Items from a dataset
# # # #

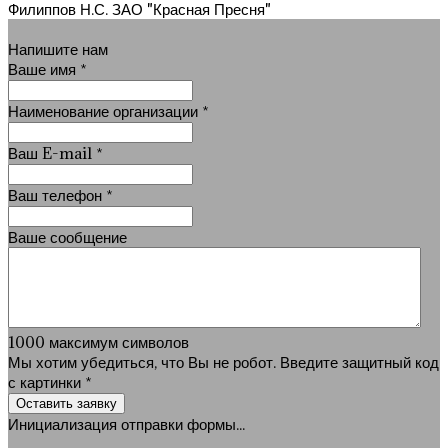
Филиппов Н.С. ЗАО "Красная Пресня"
Напишите нам
Ваше имя
*
Наименование организации
*
Ваш E-mail
*
Ваш телефон
*
Ваше сообщение
1000
максимум символов
Мы хотим убедиться, что Вы не робот. Введите защитный код
с картинки
*
Оставить заявку
Инициализация отправки формы...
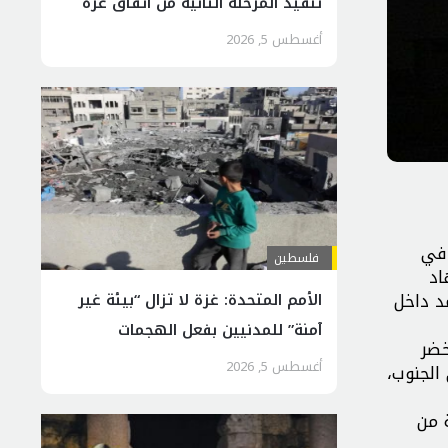
تنفيذ المرحلة الثانية من اتفاق غزة
أغسطس 5, 2026
 في
فلسطين
اد
د داخل
الأمم المتحدة: غزة لا تزال “بيئة غير
آمنة” للمدنيين بفعل الهجمات
خضر
الإسرائيلية
أغسطس 5, 2026
الجنوب،
 من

# # # #

### REQUIREMENT:
Output nothing but the records, word for word, and none of their pictures.

### RESULT:
Филиппов Н.С. ЗАО "Красная Пресня"
Напишите нам
Ваше имя
*
Наименование организации
*
Ваш E-mail
*
Ваш телефон
*
Ваше сообщение
1000
максимум символов
Мы хотим убедиться, что Вы не робот. Введите защитный код
с картинки
*
Оставить заявку
Инициализация отправки формы...
تنفيذ المرحلة الثانية من اتفاق غزة
أغسطس 5, 2026
 في
فلسطين
اد
د داخل
الأمم المتحدة: غزة لا تزال “بيئة غير
آمنة” للمدنيين بفعل الهجمات
خضر
الإسرائيلية
أغسطس 5, 2026
الجنوب،
 من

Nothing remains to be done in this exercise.